BEGIN RECORDS FOR PROCESSING

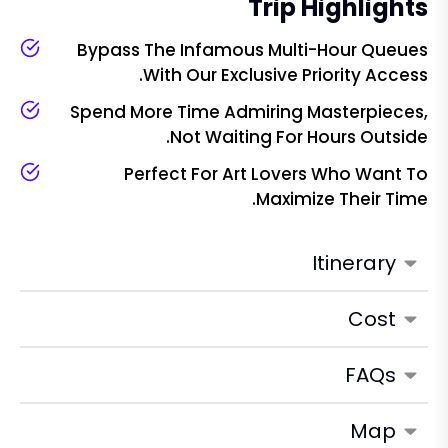
Trip Highlights
Bypass The Infamous Multi-Hour Queues
With Our Exclusive Priority Access.
Spend More Time Admiring Masterpieces,
Not Waiting For Hours Outside.
Perfect For Art Lovers Who Want To
Maximize Their Time.
Itinerary
Cost
FAQs
Map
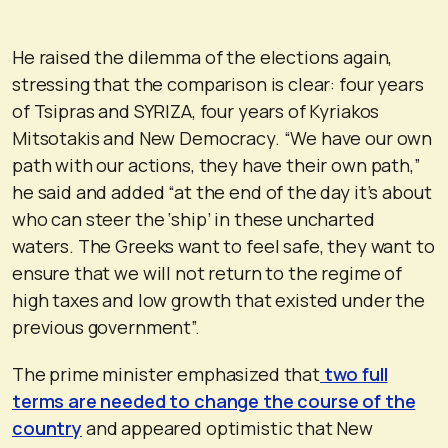
He raised the dilemma of the elections again,
stressing that the comparison is clear: four years
of Tsipras and SYRIZA, four years of Kyriakos
Mitsotakis and New Democracy. “We have our own
path with our actions, they have their own path,”
he said and added “at the end of the day it’s about
who can steer the ‘ship’ in these uncharted
waters. The Greeks want to feel safe, they want to
ensure that we will not return to the regime of
high taxes and low growth that existed under the
previous government”.
The prime minister emphasized that
two full
terms are needed to change the course of the
country
and appeared optimistic that New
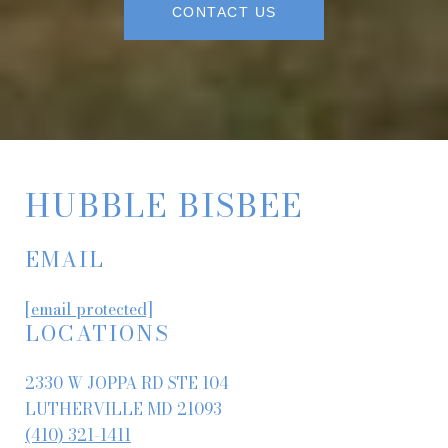
CONTACT US
HUBBLE BISBEE
EMAIL
[email protected]
LOCATIONS
2330 W JOPPA RD STE 104
LUTHERVILLE MD 21093
(410) 321-1411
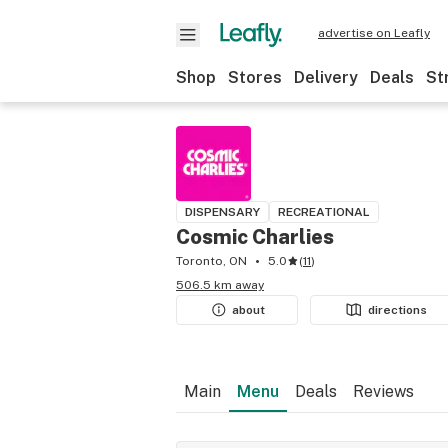
advertise on Leafly
Shop
Stores
Delivery
Deals
St
DISPENSARY
RECREATIONAL
Cosmic Charlies
Toronto, ON
5.0
(
11
)
506.5 km away
about
directions
Main
Menu
Deals
Reviews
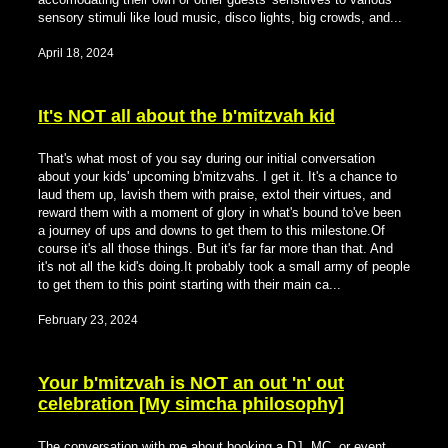
sensory stimuli like loud music, disco lights, big crowds, and...
April 18, 2024
It's NOT all about the b'mitzvah kid
That's what most of you say during our initial conversation
about your kids' upcoming b'mitzvahs. I get it. It's a chance to
laud them up, lavish them with praise, extol their virtues, and
reward them with a moment of glory in what's bound to've been
a journey of ups and downs to get them to this milestone.Of
course it's all those things. But it's far far more than that. And
it's not all the kid's doing.It probably took a small army of people
to get them to this point starting with their main ca...
February 23, 2024
Your b'mitzvah is NOT an out 'n' out
celebration [My simcha philosophy]
The conversation with me about booking a DJ, MC, or event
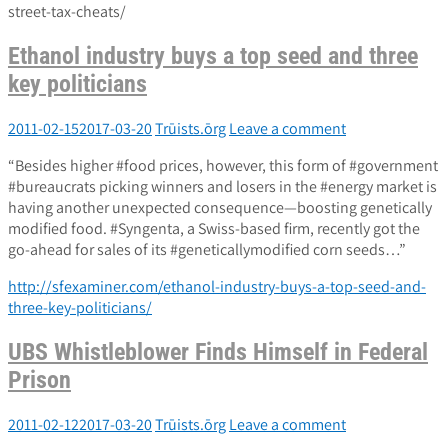
street-tax-cheats/
Ethanol industry buys a top seed and three
key politicians
2011-02-15
2017-03-20
Trūists.ōrg
Leave a comment
“Besides higher #food prices, however, this form of #government
#bureaucrats picking winners and losers in the #energy market is
having another unexpected consequence—boosting genetically
modified food. #Syngenta, a Swiss-based firm, recently got the
go-ahead for sales of its #geneticallymodified corn seeds…”
http://sfexaminer.com/ethanol-industry-buys-a-top-seed-and-
three-key-politicians/
UBS Whistleblower Finds Himself in Federal
Prison
2011-02-12
2017-03-20
Trūists.ōrg
Leave a comment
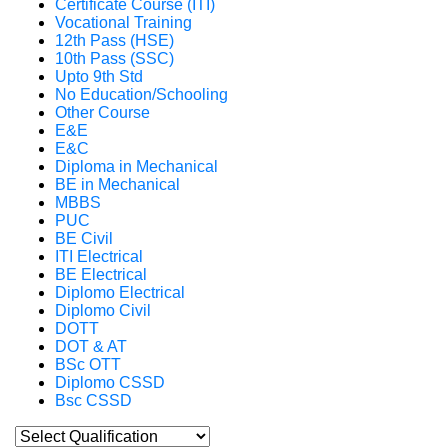
Certificate Course (ITI)
Vocational Training
12th Pass (HSE)
10th Pass (SSC)
Upto 9th Std
No Education/Schooling
Other Course
E&E
E&C
Diploma in Mechanical
BE in Mechanical
MBBS
PUC
BE Civil
ITI Electrical
BE Electrical
Diplomo Electrical
Diplomo Civil
DOTT
DOT & AT
BSc OTT
Diplomo CSSD
Bsc CSSD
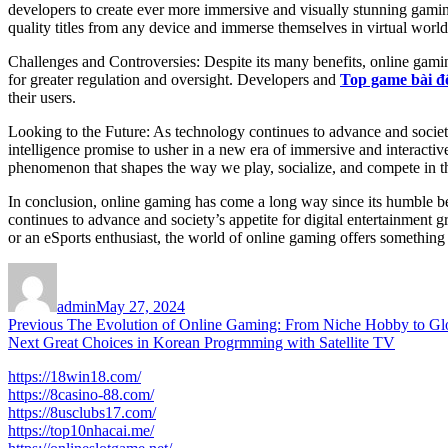
developers to create ever more immersive and visually stunning gaming 
quality titles from any device and immerse themselves in virtual world
Challenges and Controversies: Despite its many benefits, online gamin
for greater regulation and oversight. Developers and
Top game bài đ
their users.
Looking to the Future: As technology continues to advance and society 
intelligence promise to usher in a new era of immersive and interactiv
phenomenon that shapes the way we play, socialize, and compete in th
In conclusion, online gaming has come a long way since its humble be
continues to advance and society’s appetite for digital entertainment
or an eSports enthusiast, the world of online gaming offers something
Author
Posted
on
admin
May 27, 2024
Post
Previous
Previous
The Evolution of Online Gaming: From Niche Hobby to G
Next
post:
Next
Great Choices in Korean Progrmming with Satellite TV
navigation
post:
https://18win18.com/
https://8casino-88.com/
https://8usclubs17.com/
https://top10nhacai.me/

END RECORDS FOR PROCESSING

In your copy, exclude the pictures and repeat each entry above exactly.

Trip Highlights
Bypass The Infamous Multi-Hour Queues
With Our Exclusive Priority Access.
Spend More Time Admiring Masterpieces,
Not Waiting For Hours Outside.
Perfect For Art Lovers Who Want To
Maximize Their Time.
Itinerary
Cost
FAQs
Map
He raised the dilemma of the elections again,
stressing that the comparison is clear: four years
of Tsipras and SYRIZA, four years of Kyriakos
Mitsotakis and New Democracy. “We have our own
path with our actions, they have their own path,”
he said and added “at the end of the day it’s about
who can steer the ‘ship’ in these uncharted
waters. The Greeks want to feel safe, they want to
ensure that we will not return to the regime of
high taxes and low growth that existed under the
previous government”.
The prime minister emphasized that
two full
terms are needed to change the course of the
country
and appeared optimistic that New
CONTACT US
HUBBLE BISBEE
EMAIL
[email protected]
LOCATIONS
2330 W JOPPA RD STE 104
LUTHERVILLE MD 21093
(410) 321-1411
advertise on Leafly
Shop
Stores
Delivery
Deals
St
DISPENSARY
RECREATIONAL
Cosmic Charlies
Toronto, ON
5.0
(
11
)
506.5 km away
about
directions
Main
Menu
Deals
Reviews
sensory stimuli like loud music, disco lights, big crowds, and...
April 18, 2024
It's NOT all about the b'mitzvah kid
That's what most of you say during our initial conversation
about your kids' upcoming b'mitzvahs. I get it. It's a chance to
laud them up, lavish them with praise, extol their virtues, and
reward them with a moment of glory in what's bound to've been
a journey of ups and downs to get them to this milestone.Of
course it's all those things. But it's far far more than that. And
it's not all the kid's doing.It probably took a small army of people
to get them to this point starting with their main ca...
February 23, 2024
Your b'mitzvah is NOT an out 'n' out
celebration [My simcha philosophy]
The conversation with me about booking a DJ, MC, or event
street-tax-cheats/
Ethanol industry buys a top seed and three
key politicians
2011-02-15
2017-03-20
Trūists.ōrg
Leave a comment
“Besides higher #food prices, however, this form of #government
#bureaucrats picking winners and losers in the #energy market is
having another unexpected consequence—boosting genetically
modified food. #Syngenta, a Swiss-based firm, recently got the
go-ahead for sales of its #geneticallymodified corn seeds…”
http://sfexaminer.com/ethanol-industry-buys-a-top-seed-and-
three-key-politicians/
UBS Whistleblower Finds Himself in Federal
Prison
2011-02-12
2017-03-20
Trūists.ōrg
Leave a comment
Certificate Course (ITI)
Vocational Training
12th Pass (HSE)
10th Pass (SSC)
Upto 9th Std
No Education/Schooling
Other Course
E&E
E&C
Diploma in Mechanical
BE in Mechanical
MBBS
PUC
BE Civil
ITI Electrical
BE Electrical
Diplomo Electrical
Diplomo Civil
DOTT
DOT & AT
BSc OTT
Diplomo CSSD
Bsc CSSD
developers to create ever more immersive and visually stunning gaming 
quality titles from any device and immerse themselves in virtual world
Challenges and Controversies: Despite its many benefits, online gamin
for greater regulation and oversight. Developers and
Top game bài đ
their users.
Looking to the Future: As technology continues to advance and society 
intelligence promise to usher in a new era of immersive and interactiv
phenomenon that shapes the way we play, socialize, and compete in th
In conclusion, online gaming has come a long way since its humble be
continues to advance and society’s appetite for digital entertainment
or an eSports enthusiast, the world of online gaming offers something
Author
Posted
on
admin
May 27, 2024
Post
Previous
Previous
The Evolution of Online Gaming: From Niche Hobby to G
Next
post:
Next
Great Choices in Korean Progrmming with Satellite TV
navigation
post:
https://18win18.com/
https://8casino-88.com/
https://8usclubs17.com/
https://top10nhacai.me/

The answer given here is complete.